++++ Records provided ++++

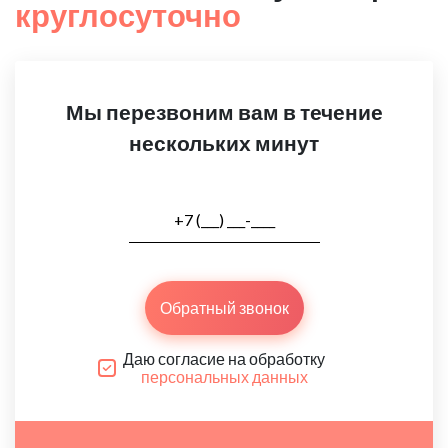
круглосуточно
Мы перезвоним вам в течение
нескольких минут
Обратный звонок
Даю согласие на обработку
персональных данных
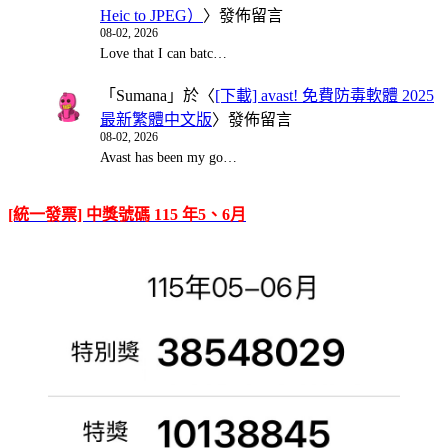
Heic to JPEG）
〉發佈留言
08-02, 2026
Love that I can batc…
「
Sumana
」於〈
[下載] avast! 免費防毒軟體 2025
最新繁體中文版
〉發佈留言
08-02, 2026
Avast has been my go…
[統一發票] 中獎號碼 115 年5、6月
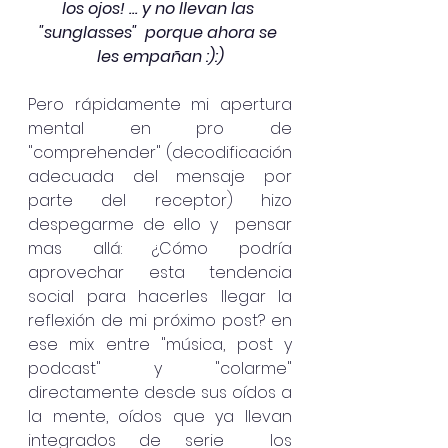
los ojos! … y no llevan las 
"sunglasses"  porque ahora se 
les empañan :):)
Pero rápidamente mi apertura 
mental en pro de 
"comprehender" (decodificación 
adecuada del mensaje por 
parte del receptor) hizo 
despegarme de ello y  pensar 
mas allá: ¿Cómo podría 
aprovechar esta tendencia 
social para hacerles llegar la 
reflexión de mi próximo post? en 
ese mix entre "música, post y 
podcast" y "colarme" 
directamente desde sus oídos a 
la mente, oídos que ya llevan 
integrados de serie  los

++++

Tally the lines above that include the word "post"; answer with the total only.

Response for this exercise: 2